The above example has been taken from a website and they say that it's a non-restrictive clause. But to me, it seems more like a restrictive clause since it clearly identifies a specific cup that had been stepped on by someone.
You have every right to be confused. Since no context is given, it s actually impossible to know whether the relative clause is restrictive or non-restrictive. We can only tell that from the commas.

The commas are needed only if the cup has been mentioned before the above sentence. It has been mentioned and is now mentioned again, and the relative clause informs us about someone having stepped on this one and only cup that we are dealing with. The relative clause could be omitted and the main clause would still make sense: The cup is in the bin.

Cheers
CB
I found only one site with this example:
http://www.worldwidewords.org/articles/which.htm

If that's where you've derived the sentece from, you are not supposed to name the clause type by the example. It's the other way round: the author gives the example and tells you what it means. Of course, the meaning depends on the context, so he gives different meanings for the two examples: the one with the which-clause eclosed by commas, the other without commas. So, it depends on the context which clause to use.

The problem is that the cup example seems not very good to me, because I can't think out a naturally-sounding example for the non-restrictive version...

But anyway, you should have got the idea...
The explanation at the site is very good IMHO.

Cool Breeze wrote:
«The commas are needed only if the cup has been mentioned before the above sentence.»

Not fully true. If we have mentioned two different cups, including the one the guy stepped on, then, in further text, we'll probably use restrictive clause to denote this cup.

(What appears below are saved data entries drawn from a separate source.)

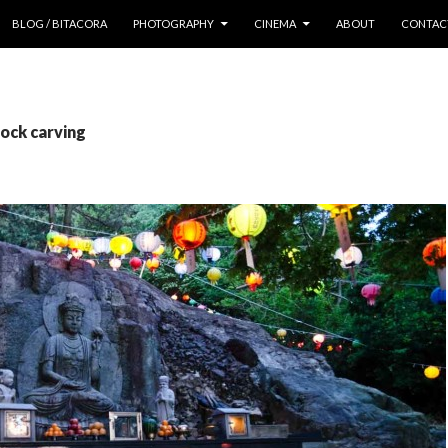
 CONTENT
BLOG / BITACORA
PHOTOGRAPHY
CINEMA
ABOUT
CONTAC
rock carving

«The thief, due to hurry, stepped on a cup with his iron-shod boot and broke it. The other cup was found intact. The cup [restrictive] which he stepped on is in the bin, while the other is still on the table and seen on the photo.»
Well now everything is clear. All this time, the point that was pestering me was that how can someone tell wheather a clause is restrictive or non-restrictive without knowing the context. Thank you everybody especially Ant_222 for that "thief" example. It really helped a lot.